The result of something like this is devastating. Logistics concerning future restocking will be inaccurate and profit trends will go amiss. Losses due to unfamiliarity to consumer desires will be felt and eventually, the company experiences huge losses. Customer trust is gained through such analysis from data warehouses through the enhancement of quality as seen earlier.
If that is not all, data mining goes all the way to building necessary relationships with store suppliers. In the end, such relations get to benefit both the supplier and the store owner. Statistics are generally the best functional way to predict the future, to learn from the past, and to know what to do in the present. For retail stores, such statistics that are stored in data warehouses are necessary for the survival of the store.
Now that it has been vividly seen that the importance of data collection and analysis is important, some of the issues to be recommended will include the following. Real-time updates should be implemented. This means that systems should be created for such measures as data collection to be effected as purchases take place. These include getting hold of the item bought, selling and purchase price, date of purchase, manufacturer details, made of payment, and the like. Surveillance is also part of data collection. It usually assists immensely in security measures as seen above.

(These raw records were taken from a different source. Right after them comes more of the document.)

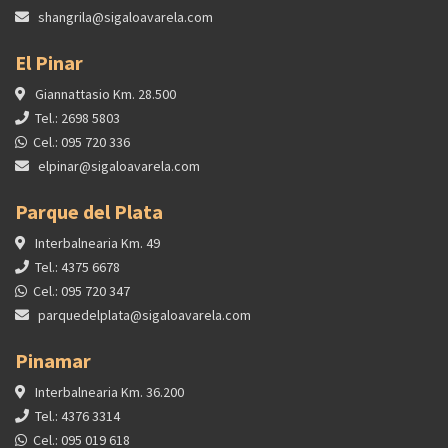
shangrila@sigaloavarela.com
El Pinar
Giannattasio Km. 28.500
Tel.: 2698 5803
Cel.: 095 720 336
elpinar@sigaloavarela.com
Parque del Plata
Interbalnearia Km. 49
Tel.: 4375 6678
Cel.: 095 720 347
parquedelplata@sigaloavarela.com
Pinamar
Interbalnearia Km. 36.200
Tel.: 4376 3314
Cel.: 095 019 618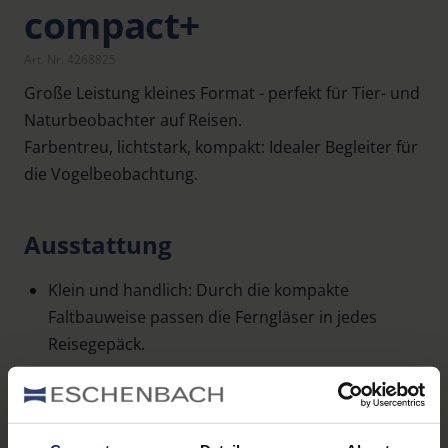
compact+
Art. Nr. 4268825
Große Leistung kleines Format - perfekt für Tier- und
Naturbeobachter auf Reisen.
Farbentreu, lichtstark, kompakt: Idealer Begleiter für
die Vogelbeobachtung.
Ausstattung
Klein und handlich: Durch die kompakte
Faltbauweise passen die Ferngläser in jedes
Reisegepäck.
Großes Sehfeld: Weitwinkeloptik erleichtert
Beobachtung bewegter Objekte.
Optimale Farbtreue und große Randschärfe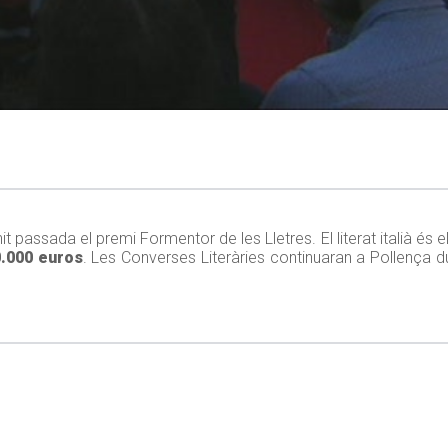
t passada el premi Formentor de les Lletres. El literat italià és 
.000 euros
. Les Converses Literàries continuaran a Pollença 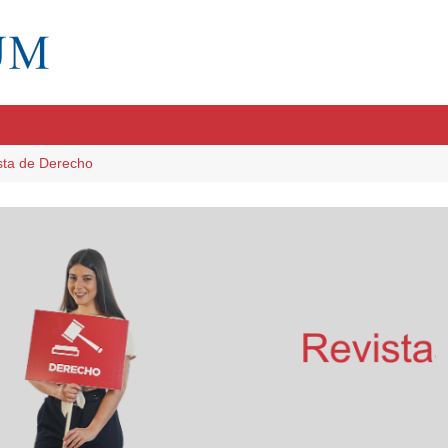
sta de Derecho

In the same line, data should be provided for security to curb thefts that are continually rampant in these stores. By updating security feeds and having comparisons with the databases of the store, shoplifting will be immensely reduced. This takes a lot of investment on the part of management, but more often than not, it will tend to pay off.
Finally, the store will need to do a little more than simple data collection. A lot more needs to be done in analysis. Computerizing the systems that are involved in data analysis is one idea. Much has been in ensuring this takes place, but the feeling is that more needs to be done for such indices as the Supplier Cap index, which has just been computerized of late.
- ADT Security Services. 2010. ADT Retail Solutions give you the edge to succeed.
- Beccary. 2006. Advantages of Data Mining. Advantages and disadvantages of Data Mining. Web.
- Benefits for Retailers. n.d. The Global Language of Business.
- Exforsys Inc. 2010. Data Mining – The Importance of Interaction in Data Mining. Web.
- Friedlos, Dave. 2006. Asda Tools Spot Theft Trends. Web.
- Introduction to Data Mining, n.d. Discovering Hidden Values in your Data Warehouse.
- Khosrowpour, Mehdi. 2006. Supermarket industry in the UK. Cases on electronic commerce technologies and applications. Chocolate Avenue, Hershey: Idea Group Inc. p.110.
- Seth, Andrew. 2001. What are the Retailers Offering? The grocers: the rise and rise of the supermarket chains. London: Kogan Page Publishers. p.264.
- Weber. R. 2008. Dynamic data mining for improved Forecasting in Logistics and Supply Chain Management.